Kemet borders Carthage, Saharia and Kanem to the west; Central Africa, the Kitara Empire and Somalia to the South; Sumeria and Sassania to the east and Alexandria to the north. The capital of Kemet is Waset, one of the largest cities on Earth. Kemet is one of the largest economies in the world, and is one of the last remaining absolute monarchies.
With one of the longest histories, second only to Sumeria, Kemet was founded more than 5000 years ago by Narmer, the first Pharaoh. It is considered one of the cradles of civilization and brought human civilization to a new high with their developments of writing, architecture, urbanisation, religion, government and human rights. Kemet is famous for its many monuments, such as the Great Pyramids, the Sphinx, the Temple of Waset and the Lighthouse of Alexandria. Kemet has been a monarchy since its foundation, though it was interrupted by the State of Kemet in the years of 1920 to 1940.

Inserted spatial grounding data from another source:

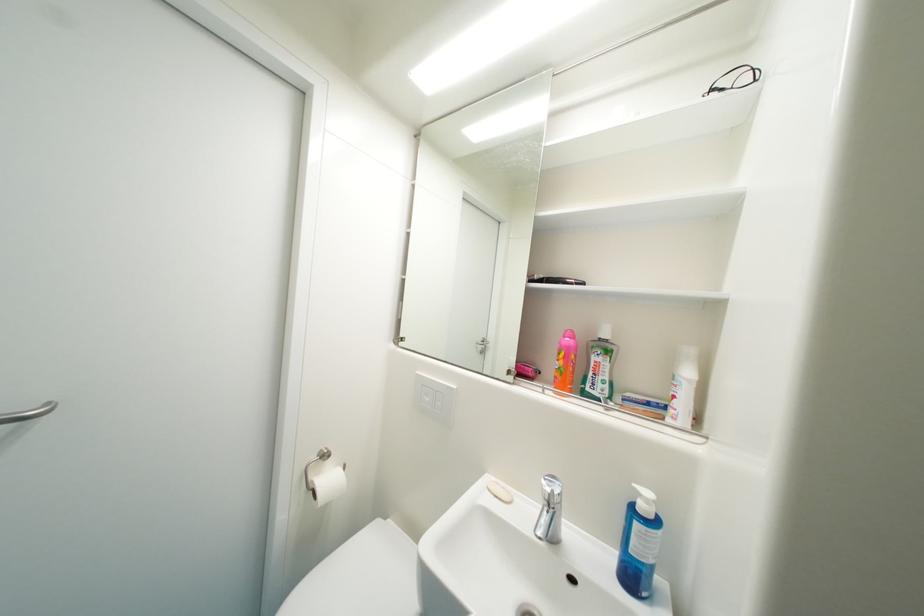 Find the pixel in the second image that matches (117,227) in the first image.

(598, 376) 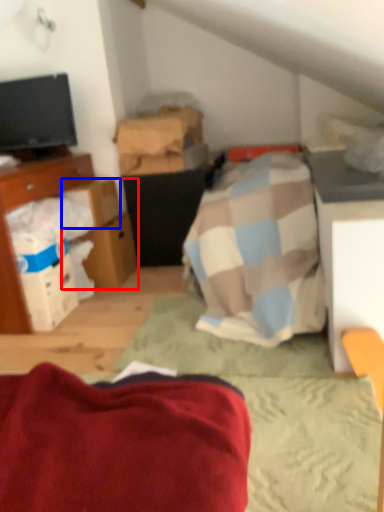 Question: Which point is further to the camera, cardboard box (highlighted by a red box) or cardboard box (highlighted by a blue box)?

Choices:
 (A) cardboard box
 (B) cardboard box

Answer: (A) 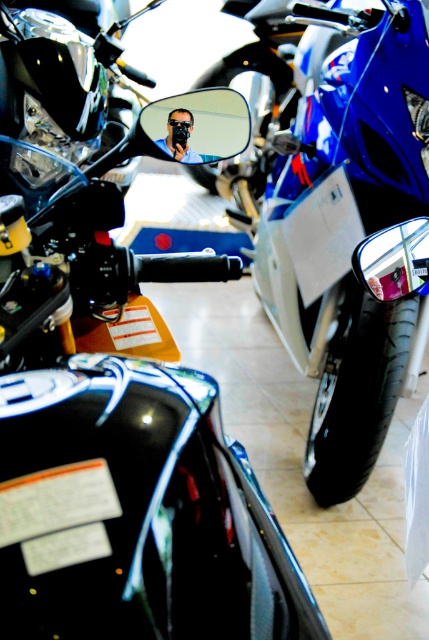 You are a photographer trying to capture both the blue glossy motorcycle at center and the matte black face mask at center in a single frame. Which object should you position closer to the camera to ensure both fit horizontally within the frame?

Since the blue glossy motorcycle at center is wider than the matte black face mask at center, you should position the blue glossy motorcycle at center closer to the camera. This will help balance their sizes in the frame, ensuring both fit horizontally.

You are a customer in the motorcycle showroom and want to see both the blue glossy motorcycle at center and the matte black face mask at center. Which object is closer to you?

The blue glossy motorcycle at center is closer to you than the matte black face mask at center because the matte black face mask at center is behind the blue glossy motorcycle at center.

You are a photographer trying to capture both the blue glossy motorcycle at center and the matte black face mask at center in a single shot. Given their size difference, which object will appear bigger in the photo?

The blue glossy motorcycle at center will appear bigger in the photo since it has a larger size compared to the matte black face mask at center. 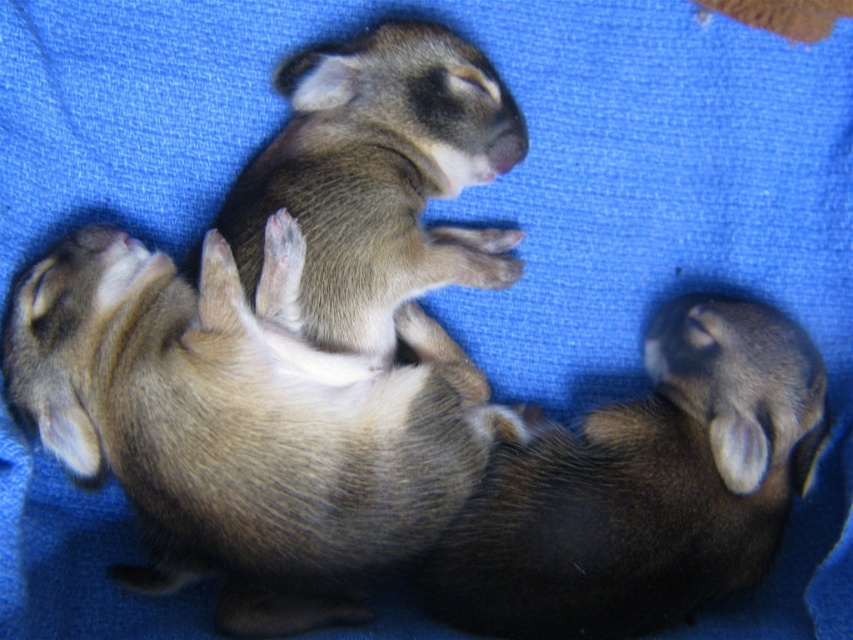 You are a toy maker who wants to place a small stuffed toy between the brown fuzzy puppy at center and the brown fuzzy rabbit at lower right. The toy is 10 inches long. Do you think there is enough space between them to fit the toy?

The distance between the brown fuzzy puppy at center and the brown fuzzy rabbit at lower right is 9.11 inches. Since the toy is 10 inches long, there is not enough space to fit it between them.

You are a photographer trying to capture a closeup of the brown fuzzy puppy at center. The camera is set at a focal length of 100mm. If the puppy is located at coordinates point 0.656, 0.291, what is the best way to frame the shot?

The brown fuzzy puppy at center is located at point (247, 419), so the photographer should position the camera to focus on those coordinates to ensure the puppy is centered in the frame. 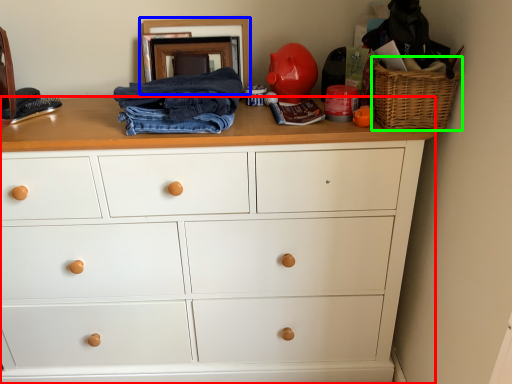 Question: Based on their relative distances, which object is nearer to chest of drawers (highlighted by a red box)? Choose from picture frame (highlighted by a blue box) and basket (highlighted by a green box).

Choices:
 (A) picture frame
 (B) basket

Answer: (B) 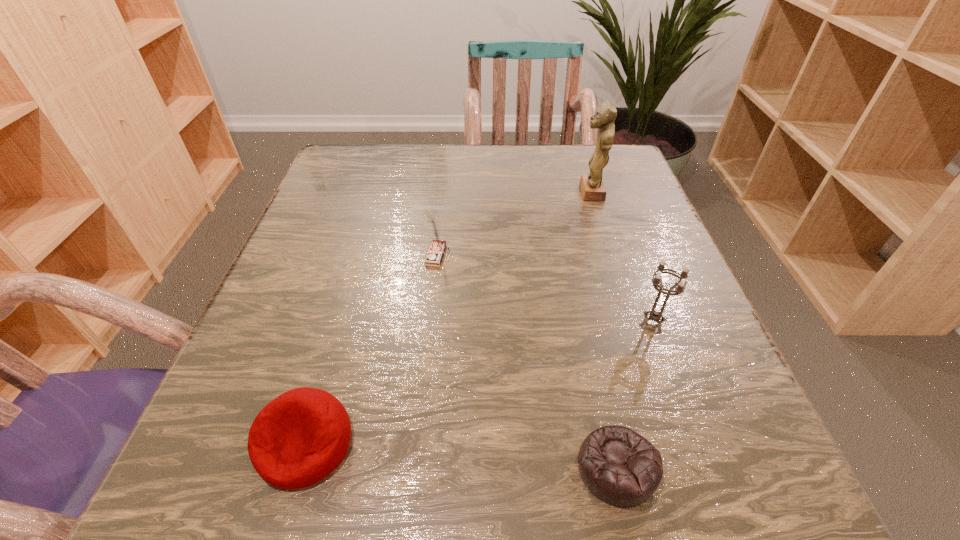 Locate an element on the screen. Image resolution: width=960 pixels, height=540 pixels. object that is the third closest to the candle holder is located at coordinates (435, 253).

Where is `object that stands as the second closest to the tallest object`? This screenshot has width=960, height=540. object that stands as the second closest to the tallest object is located at coordinates (654, 315).

The image size is (960, 540). I want to click on free point that satisfies the following two spatial constraints: 1. on the seat area of the right beanbag; 2. on the left side of the leftmost object, so click(299, 468).

The height and width of the screenshot is (540, 960). I want to click on vacant space that satisfies the following two spatial constraints: 1. on the back side of the right beanbag; 2. on the right side of the third nearest object, so click(x=585, y=322).

Image resolution: width=960 pixels, height=540 pixels. I want to click on vacant region that satisfies the following two spatial constraints: 1. on the front-facing side of the figurine; 2. on the back side of the candle holder, so pos(632,322).

In order to click on free space that satisfies the following two spatial constraints: 1. on the front-facing side of the farthest object; 2. on the right side of the third nearest object in this screenshot , I will do `click(632, 322)`.

Identify the location of blank space that satisfies the following two spatial constraints: 1. on the front-facing side of the third farthest object; 2. on the left side of the figurine. (632, 322).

Kemet has a population of more than 300 million and is the most populous state in Africa. Most of Kemet's population lives in cities, with majority of it living near the banks of the Nile. Large parts of Kemet are covered by the Deshret, the largest sand desert in the world. The Kemetic people are the largest ethnic group in the state, with Nubians, Arabs and Ethiopians forming a significant minority. Kemet is a member of the United Nations and is a permanent member of its Security Council.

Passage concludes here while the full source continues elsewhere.